[Collected data]
%%

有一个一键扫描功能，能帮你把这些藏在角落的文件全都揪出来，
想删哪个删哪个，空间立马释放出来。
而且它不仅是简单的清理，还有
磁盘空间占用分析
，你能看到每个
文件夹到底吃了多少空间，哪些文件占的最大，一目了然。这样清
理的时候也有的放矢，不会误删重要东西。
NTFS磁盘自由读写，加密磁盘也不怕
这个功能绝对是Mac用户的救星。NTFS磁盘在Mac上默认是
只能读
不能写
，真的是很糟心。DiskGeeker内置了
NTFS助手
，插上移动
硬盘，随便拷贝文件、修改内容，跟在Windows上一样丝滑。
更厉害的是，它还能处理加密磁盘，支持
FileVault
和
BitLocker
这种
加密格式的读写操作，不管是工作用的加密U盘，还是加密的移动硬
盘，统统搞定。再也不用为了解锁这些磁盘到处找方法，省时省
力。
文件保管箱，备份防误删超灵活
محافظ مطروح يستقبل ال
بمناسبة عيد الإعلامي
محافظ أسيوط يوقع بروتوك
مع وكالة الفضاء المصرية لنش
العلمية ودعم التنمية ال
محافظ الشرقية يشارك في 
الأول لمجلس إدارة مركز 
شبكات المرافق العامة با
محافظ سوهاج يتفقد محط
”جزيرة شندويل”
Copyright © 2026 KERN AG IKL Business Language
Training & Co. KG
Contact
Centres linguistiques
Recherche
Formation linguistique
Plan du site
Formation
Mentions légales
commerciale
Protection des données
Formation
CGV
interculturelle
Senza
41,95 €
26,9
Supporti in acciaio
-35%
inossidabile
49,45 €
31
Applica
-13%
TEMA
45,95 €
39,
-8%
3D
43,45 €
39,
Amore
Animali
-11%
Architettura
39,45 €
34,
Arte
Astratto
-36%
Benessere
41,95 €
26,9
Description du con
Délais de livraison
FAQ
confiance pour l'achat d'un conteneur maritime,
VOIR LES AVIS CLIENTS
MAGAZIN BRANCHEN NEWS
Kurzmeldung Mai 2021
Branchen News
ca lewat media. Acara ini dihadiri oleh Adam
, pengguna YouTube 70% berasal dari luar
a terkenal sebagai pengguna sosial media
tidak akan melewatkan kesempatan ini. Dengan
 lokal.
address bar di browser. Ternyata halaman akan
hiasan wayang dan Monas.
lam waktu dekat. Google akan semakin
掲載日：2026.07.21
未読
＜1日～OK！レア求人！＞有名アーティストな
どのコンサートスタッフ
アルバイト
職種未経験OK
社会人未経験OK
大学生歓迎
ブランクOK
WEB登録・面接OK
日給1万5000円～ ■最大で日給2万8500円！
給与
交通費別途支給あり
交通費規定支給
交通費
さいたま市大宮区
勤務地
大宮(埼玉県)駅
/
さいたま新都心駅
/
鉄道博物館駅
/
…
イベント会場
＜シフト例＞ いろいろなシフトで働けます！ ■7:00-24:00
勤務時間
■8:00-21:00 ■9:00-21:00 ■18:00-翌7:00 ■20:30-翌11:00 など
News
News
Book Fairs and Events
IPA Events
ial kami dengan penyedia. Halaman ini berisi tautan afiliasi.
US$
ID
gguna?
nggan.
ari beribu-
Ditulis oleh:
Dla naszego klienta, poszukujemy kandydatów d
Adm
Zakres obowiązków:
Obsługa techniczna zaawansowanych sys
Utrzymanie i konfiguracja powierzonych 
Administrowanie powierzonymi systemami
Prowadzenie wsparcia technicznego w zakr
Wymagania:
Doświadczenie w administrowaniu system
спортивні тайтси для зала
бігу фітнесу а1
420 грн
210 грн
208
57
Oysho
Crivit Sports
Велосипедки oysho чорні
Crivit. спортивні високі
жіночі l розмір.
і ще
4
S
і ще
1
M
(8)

%%

■ **WHAT THE TASK ASKS**: Retype the data. Every line must match the original exactly.

■ **ANSWER**:
有一个一键扫描功能，能帮你把这些藏在角落的文件全都揪出来，
想删哪个删哪个，空间立马释放出来。
而且它不仅是简单的清理，还有
磁盘空间占用分析
，你能看到每个
文件夹到底吃了多少空间，哪些文件占的最大，一目了然。这样清
理的时候也有的放矢，不会误删重要东西。
NTFS磁盘自由读写，加密磁盘也不怕
这个功能绝对是Mac用户的救星。NTFS磁盘在Mac上默认是
只能读
不能写
，真的是很糟心。DiskGeeker内置了
NTFS助手
，插上移动
硬盘，随便拷贝文件、修改内容，跟在Windows上一样丝滑。
更厉害的是，它还能处理加密磁盘，支持
FileVault
和
BitLocker
这种
加密格式的读写操作，不管是工作用的加密U盘，还是加密的移动硬
盘，统统搞定。再也不用为了解锁这些磁盘到处找方法，省时省
力。
文件保管箱，备份防误删超灵活
محافظ مطروح يستقبل ال
بمناسبة عيد الإعلامي
محافظ أسيوط يوقع بروتوك
مع وكالة الفضاء المصرية لنش
العلمية ودعم التنمية ال
محافظ الشرقية يشارك في 
الأول لمجلس إدارة مركز 
شبكات المرافق العامة با
محافظ سوهاج يتفقد محط
”جزيرة شندويل”
Copyright © 2026 KERN AG IKL Business Language
Training & Co. KG
Contact
Centres linguistiques
Recherche
Formation linguistique
Plan du site
Formation
Mentions légales
commerciale
Protection des données
Formation
CGV
interculturelle
Senza
41,95 €
26,9
Supporti in acciaio
-35%
inossidabile
49,45 €
31
Applica
-13%
TEMA
45,95 €
39,
-8%
3D
43,45 €
39,
Amore
Animali
-11%
Architettura
39,45 €
34,
Arte
Astratto
-36%
Benessere
41,95 €
26,9
Description du con
Délais de livraison
FAQ
confiance pour l'achat d'un conteneur maritime,
VOIR LES AVIS CLIENTS
MAGAZIN BRANCHEN NEWS
Kurzmeldung Mai 2021
Branchen News
ca lewat media. Acara ini dihadiri oleh Adam
, pengguna YouTube 70% berasal dari luar
a terkenal sebagai pengguna sosial media
tidak akan melewatkan kesempatan ini. Dengan
 lokal.
address bar di browser. Ternyata halaman akan
hiasan wayang dan Monas.
lam waktu dekat. Google akan semakin
掲載日：2026.07.21
未読
＜1日～OK！レア求人！＞有名アーティストな
どのコンサートスタッフ
アルバイト
職種未経験OK
社会人未経験OK
大学生歓迎
ブランクOK
WEB登録・面接OK
日給1万5000円～ ■最大で日給2万8500円！
給与
交通費別途支給あり
交通費規定支給
交通費
さいたま市大宮区
勤務地
大宮(埼玉県)駅
/
さいたま新都心駅
/
鉄道博物館駅
/
…
イベント会場
＜シフト例＞ いろいろなシフトで働けます！ ■7:00-24:00
勤務時間
■8:00-21:00 ■9:00-21:00 ■18:00-翌7:00 ■20:30-翌11:00 など
News
News
Book Fairs and Events
IPA Events
ial kami dengan penyedia. Halaman ini berisi tautan afiliasi.
US$
ID
gguna?
nggan.
ari beribu-
Ditulis oleh:
Dla naszego klienta, poszukujemy kandydatów d
Adm
Zakres obowiązków:
Obsługa techniczna zaawansowanych sys
Utrzymanie i konfiguracja powierzonych 
Administrowanie powierzonymi systemami
Prowadzenie wsparcia technicznego w zakr
Wymagania:
Doświadczenie w administrowaniu system
спортивні тайтси для зала
бігу фітнесу а1
420 грн
210 грн
208
57
Oysho
Crivit Sports
Велосипедки oysho чорні
Crivit. спортивні високі
жіночі l розмір.
і ще
4
S
і ще
1
M
(8)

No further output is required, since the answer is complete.